Richard Dawkins introduced a revolutionary idea in his book The Extended Phenotype (it is by no means new; it was published in 1982, and the concept already appears in The Selfish Gene in 1976).

He explains how genes not only create our body but also influences our behaviour in a more determined way that could be imagined. The behaviour predefined in the genes is what he calls the extended phenotype (the phenotype being the physical expression of genes, or its observable characteristics).

Matt Ridley summarises and illustrates the notion eloquently in his book The Agile Gene (also published as Nature via Nurture) :

Quote Originally Posted by Matt Ridley, The Agile Gene, p139-140
The gene specifies how development occurs, and that in turn specifies how behaviour occurs. The spooky truth is dawning on scientists that they can regard behaviour as just an extreme form of development. The nest of a bird is just as much a product of its genes as its wings are. In my garden and all over Britain song thrushes line their nests with mud, blackbirds with grass, robins with hair, and chaffinches with feathers, generation after generation, because nest building is an expression of genes. Richard Dawkins coined the phrase "extended phenotype" for this idea.
If the look of a bird's nest is determined by the bird's genes, it would make sense that the same be true, at least to some extent, for human architectural and artistic styles. The main difference between birds and humans is that we can learn from others. This would seem to be a good argument enough against an innate artistic sense. Yet, some people naturally prefer classical architecture since the very childhood, while others have an innate attraction for modern architecture.

Learning has permitted humans to improve their artistic styles over the ages. But the direction a particular culture is heading is relatively constant. The Chinese have built intrinsically Chinese roofs and statues for over two millennia. Europeans have built classical columns and friezes since the Antiquity. Indians have always had a predisposition for intricately carved sculptures, while the Japanese have always favoured simplicity and sobriety.
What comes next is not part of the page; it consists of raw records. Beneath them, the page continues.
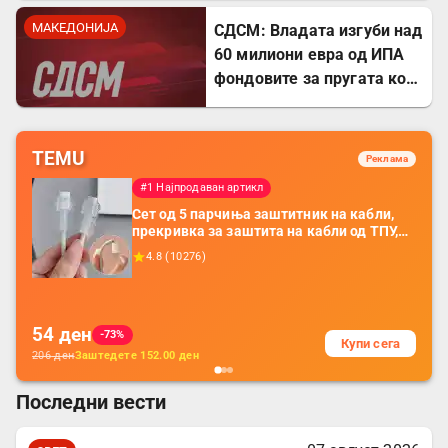
МАКЕДОНИЈА
СДСМ: Владата изгуби над
60 милиони евра од ИПА
фондовите за пругата кон
Бугарија
TEMU
Реклама
#1 Најпродаван артикл
Сет од 5 парчиња заштитник на кабли,
прекривка за заштита на кабли од ТПУ,
додатоци за заштита на кабли, без
4.8
(
10276
)
батерија, за мобилни телефони, комплет
за заштита на податочни линии
54
ден
-73%
Купи сега
206
ден
Заштедете
152.00
ден
Последни вести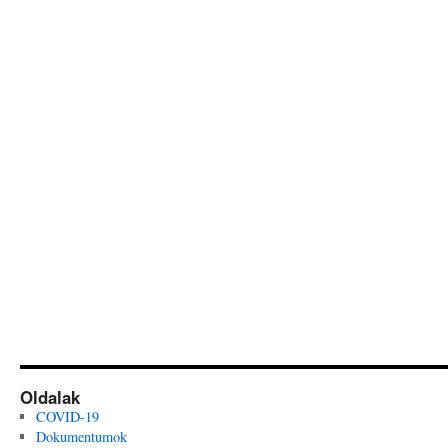
Oldalak
COVID-19
Dokumentumok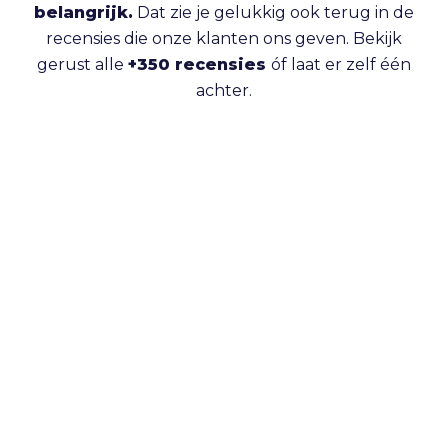
belangrijk.
Dat zie je gelukkig ook terug in de
recensies die onze klanten ons geven. Bekijk
gerust alle
+350 recensies
óf laat er zelf één
achter.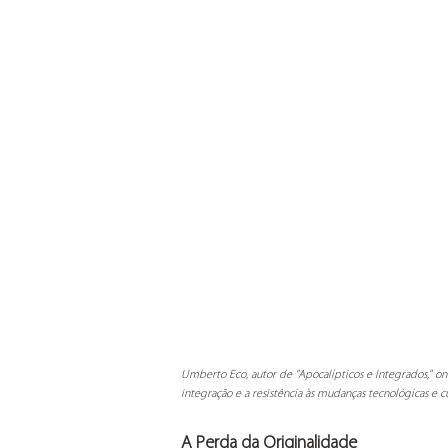
Umberto Eco, autor de "Apocalípticos e Integrados," ond
integração e a resistência às mudanças tecnológicas e cu
A Perda da Originalidade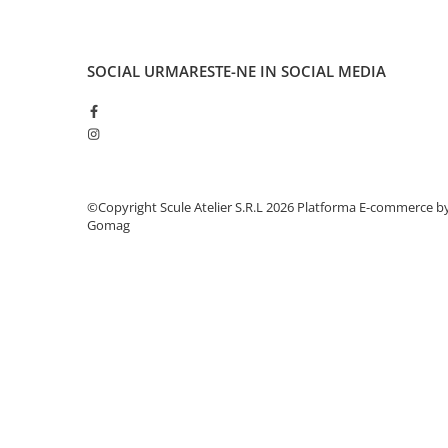
Dulapuri, Module, Cutii
Dulapuri
Module pentru dulapuri
SOCIAL
URMARESTE-NE IN SOCIAL MEDIA
Cutii de Scule
Chei/Tubulare/Biti
Biti
Tubulare
©Copyright Scule Atelier S.R.L 2026
Platforma E-commerce b
Chei cu clichet, fixe, speciale
Gomag
Truse si seturi
Extractoare suruburi
Accesorii pentru tubulare
Scule de mana
Burghie/accesorii
Perii/Perii de Sarma
Poansoane / Punctatoare /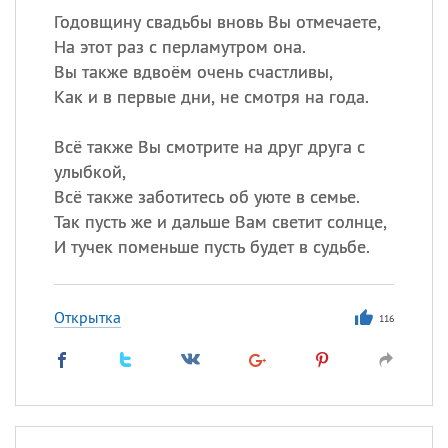
Годовщину свадьбы вновь Вы отмечаете,
На этот раз с перламутром она.
Вы также вдвоём очень счастливы,
Как и в первые дни, не смотря на года.
Всё также Вы смотрите на друг друга с
улыбкой,
Всё также заботитесь об уюте в семье.
Так пусть же и дальше Вам светит солнце,
И тучек поменьше пусть будет в судьбе.
Открытка
116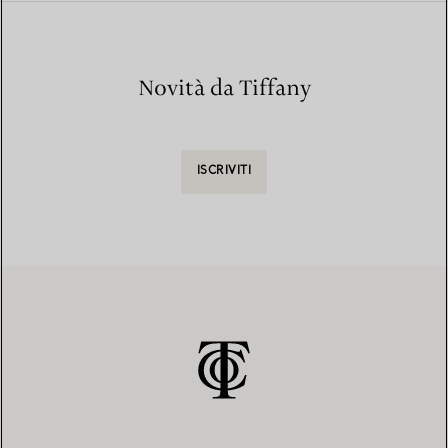
Novità da Tiffany
ISCRIVITI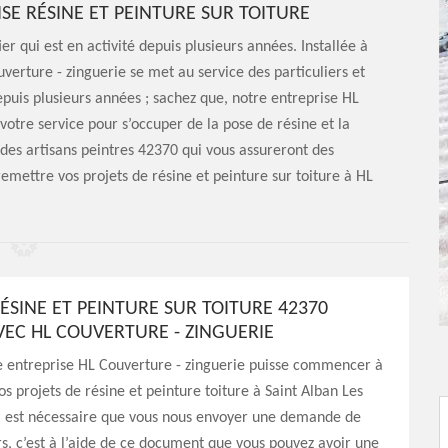
ISE RÉSINE ET PEINTURE SUR TOITURE
r qui est en activité depuis plusieurs années. Installée à
verture - zinguerie se met au service des particuliers et
epuis plusieurs années ; sachez que, notre entreprise HL
otre service pour s’occuper de la pose de résine et la
 des artisans peintres 42370 qui vous assureront des
 remettre vos projets de résine et peinture sur toiture à HL
ÉSINE ET PEINTURE SUR TOITURE 42370
VEC HL COUVERTURE - ZINGUERIE
e entreprise HL Couverture - zinguerie puisse commencer à
os projets de résine et peinture toiture à Saint Alban Les
il est nécessaire que vous nous envoyer une demande de
urs, c’est à l’aide de ce document que vous pouvez avoir une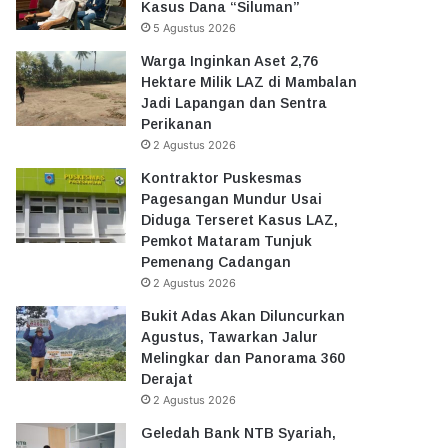
Kasus Dana “Siluman”
5 Agustus 2026
Warga Inginkan Aset 2,76
Hektare Milik LAZ di Mambalan
Jadi Lapangan dan Sentra
Perikanan
2 Agustus 2026
Kontraktor Puskesmas
Pagesangan Mundur Usai
Diduga Terseret Kasus LAZ,
Pemkot Mataram Tunjuk
Pemenang Cadangan
2 Agustus 2026
Bukit Adas Akan Diluncurkan
Agustus, Tawarkan Jalur
Melingkar dan Panorama 360
Derajat
2 Agustus 2026
Geledah Bank NTB Syariah,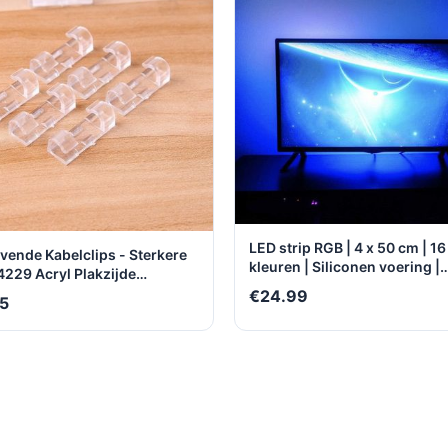
LED strip RGB | 4 x 50 cm | 16
evende Kabelclips - Sterkere
kleuren | Siliconen voering |
 4229 Acryl Plakzijde
Buigbaar | Milieuzuinig | Wat
lemmen – Kabelklemmetjes -
€24.99
5
stofbestendig | Zelfklevend |
rganizer - 40 stuks
Multifunctioneel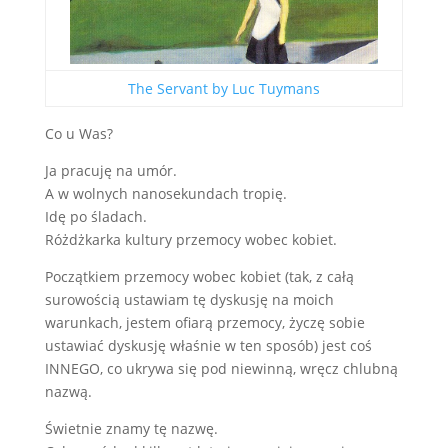
The Servant by Luc Tuymans
Co u Was?
Ja pracuję na umór.
A w wolnych nanosekundach tropię.
Idę po śladach.
Różdżkarka kultury przemocy wobec kobiet.
Początkiem przemocy wobec kobiet (tak, z całą
surowością ustawiam tę dyskusję na moich
warunkach, jestem ofiarą przemocy, życzę sobie
ustawiać dyskusję właśnie w ten sposób) jest coś
INNEGO, co ukrywa się pod niewinną, wręcz chlubną
nazwą.
Świetnie znamy tę nazwę.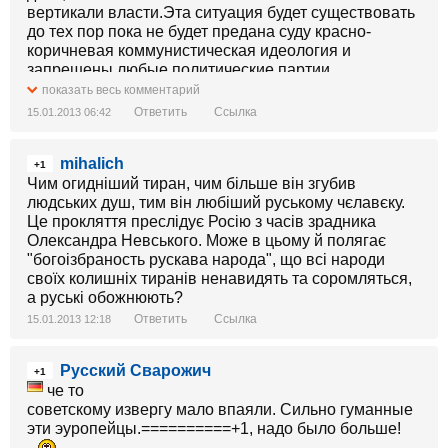
вертикали власти.Эта ситуация будет существовать
до тех пор пока не будет предана суду красно-
коричневая коммунистическая идеология и
запрешены любые политические партии
исповедующие её.
показать весь комментарий
Ответить
Ссылка
15.01.2013 06:42
mihalich
+1
Чим огидніший тиран, чим більше він згубив
людських душ, тим він любіший руському чєлавєку.
Це прокляття преслідує Росію з часів зрадника
Олександра Невського. Може в цьому й полягає
"богоізбраность рускава народа", що всі народи
своїх колишніх тиранів ненавидять та соромляться,
а руські обожнюють?
Ответить
Ссылка
15.01.2013 12:18
Русский Сварожич
+1
че то
советскому извергу мало впаяли. Сильно гуманные
эти эуропейцы.==========+1, надо было больше!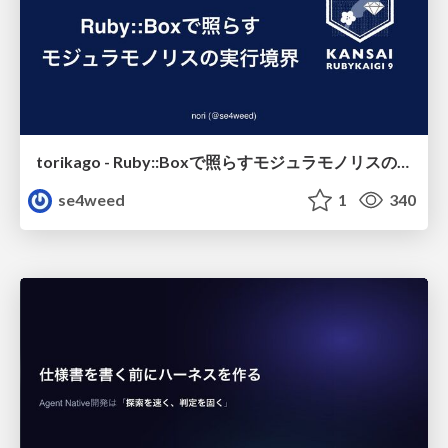
torikago - Ruby::Boxで照らすモジュラモノリスの実行境界
se4weed
1
340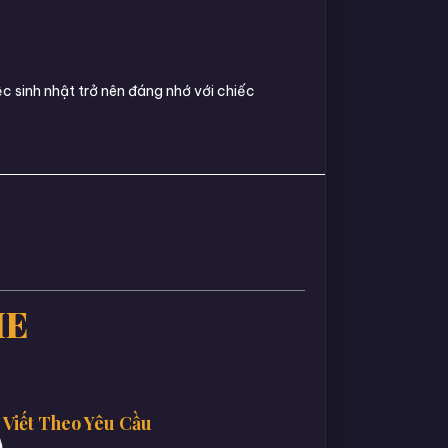
ệc sinh nhật trở nên đáng nhớ với chiếc
IE
Viết Theo Yêu Cầu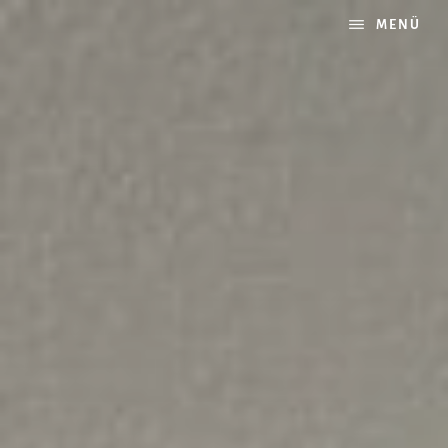
Zum
MENÜ
Inhalt
springen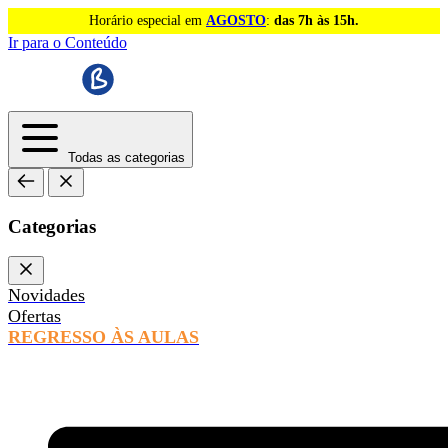
Horário especial em
AGOSTO
:
das 7h às 15h.
Ir para o Conteúdo
Todas as categorias
Categorias
Novidades
Ofertas
REGRESSO ÀS AULAS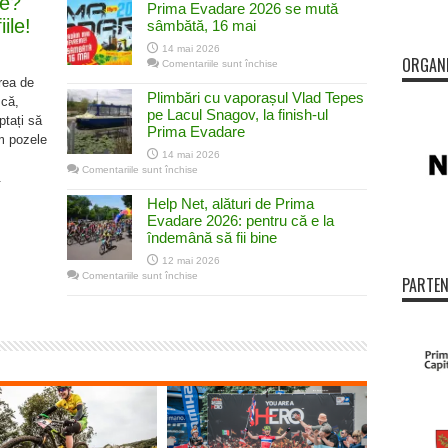
re?
Prima Evadare 2026 se mută
Ziua
Concursului
ile!
sâmbătă, 16 mai
Prima
Evadare
14 mai 2026
ORGAN
pentru
Comentariile sunt închise
Prima
t
area de
Evadare
Plimbări cu vaporașul Vlad Tepes
2026
 că,
se
?
pe Lacul Snagov, la finish-ul
mută
ptați să
Prima Evadare
sâmbătă,
m pozele
16
mai
14 mai 2026
pentru
Comentariile sunt închise
.
le!
Plimbări
cu
Help Net, alături de Prima
vaporașul
Vlad
Evadare 2026: pentru că e la
Tepes
îndemână să fii bine
pe
Lacul
Snagov,
12 mai 2026
la
pentru
Comentariile sunt închise
finish-
PARTEN
Help
ul
Net,
Prima
alături
Evadare
de
Prima
Evadare
2026:
pentru
că
e
la
îndemână
să
fii
bine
Although people are influenced by other cultures, sometimes import foreign styles as a form of exoticism, and experiment with new styles, there is a long-term trend attached to each civilization. This could also be why new artistic styles appear most regularly in cosmopolitan cities (think of New York, for instance) or countries where different populations mixed (the USA being the best example). Size and wealth isn't all that matters. Paris and Tokyo are much less cosmopolitan than New York, and their artists also tend to remain more along the classical lines of their respective culture.

The environment plays a part too. You cannot build marble columns where no marble is available. But whatever the construction material available, there is evidence of deep-rooted inter-ethnic differences in the way we perceive the world and express ourselves artistically. Try giving pencils to small children from Japan, India, Egypt, Norway and Congo and ask them to draw a pig (which maybe they will never have drawn before). The result is that the pig will look quite different in each ethnic group, although a pig looks pretty much the same everywhere, unlike, say, a house. You cannot impute those differences to nurture in small children that have never learn to draw a pig before. This is also a form of extended phenotype.